EXERCISE AIM:
Only lines below containing the string "Magnesium" should be counted; please give that count by itself.

RECORDS SHOWN:
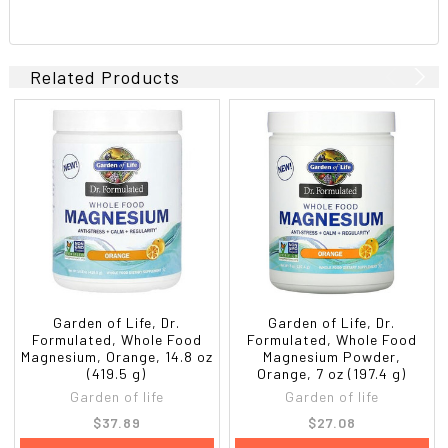
Related Products
Garden of Life, Dr.
Garden of Life, Dr.
Formulated, Whole Food
Formulated, Whole Food
Magnesium, Orange, 14.8 oz
Magnesium Powder,
(419.5 g)
Orange, 7 oz (197.4 g)
Garden of life
Garden of life
$37.89
$27.08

FINISHED EXERCISE:
2